La sessualità, nei tuoi spettacoli, è uno strumento espressivo tra gli altri o un’arma per smuovere le coscienze?
«Sicuramente è un terreno forte, rivela molte cose legate alla costruzione della propria identità. Non direi che è un’arma, però mi annoia pensarla come un tabù. Ormai viviamo in un’epoca pornografica, in cui la sessualità non è per niente scandalosa. Il vero scandalo è fingerla un tabù».
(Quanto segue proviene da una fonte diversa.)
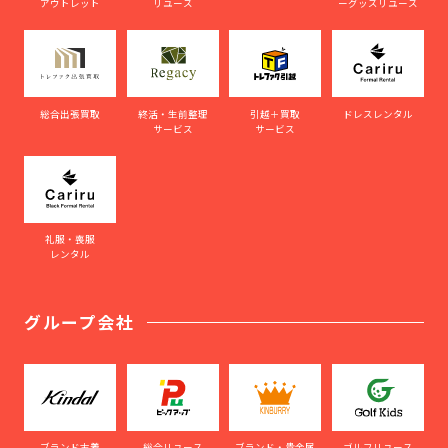
アウトレット
リユース
ーグッズリユース
総合出張買取
終活・生前整理
引越＋買取
ドレスレンタル
サービス
サービス
礼服・喪服
レンタル
グループ会社
ブランド古着
総合リユース
ブランド・貴金属
ゴルフリユース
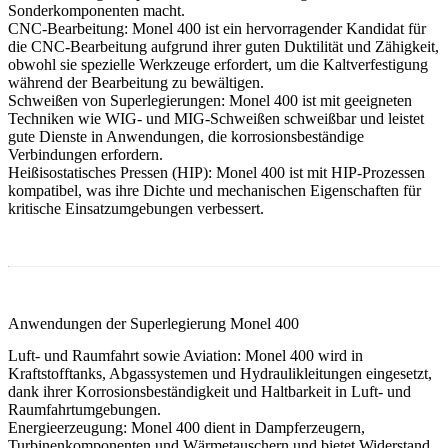
Sonderkomponenten macht.
CNC-Bearbeitung
:
Monel 400 ist ein hervorragender Kandidat für
die CNC-Bearbeitung aufgrund ihrer guten Duktilität und Zähigkeit,
obwohl sie spezielle Werkzeuge erfordert, um die Kaltverfestigung
während der Bearbeitung zu bewältigen.
Schweißen von Superlegierungen
:
Monel 400 ist mit geeigneten
Techniken wie WIG- und MIG-Schweißen schweißbar und leistet
gute Dienste in Anwendungen, die korrosionsbeständige
Verbindungen erfordern.
Heißisostatisches Pressen (HIP)
:
Monel 400 ist mit HIP-Prozessen
kompatibel, was ihre Dichte und mechanischen Eigenschaften für
kritische Einsatzumgebungen verbessert.
Anwendungen der Superlegierung Monel 400
Luft- und Raumfahrt sowie Aviation
:
Monel 400 wird in
Kraftstofftanks, Abgassystemen und Hydraulikleitungen eingesetzt,
dank ihrer Korrosionsbeständigkeit und Haltbarkeit in Luft- und
Raumfahrtumgebungen.
Energieerzeugung
:
Monel 400 dient in Dampferzeugern,
Turbinenkomponenten und Wärmetauschern und bietet Widerstand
A proposito di identità. Stando sul palco devi essertene fatto un’idea: siamo noi stessi a costruirla, o sono gli altri che la costruiscono per noi?
«Siamo un po’ l’incontro di entrambe queste cose. Siamo il ruolo che ci scegliamo nella società, quello che di noi vorremmo imprimere sugli altri, ma anche l’effetto che sugli altri si imprime malgrado la nostra volontà».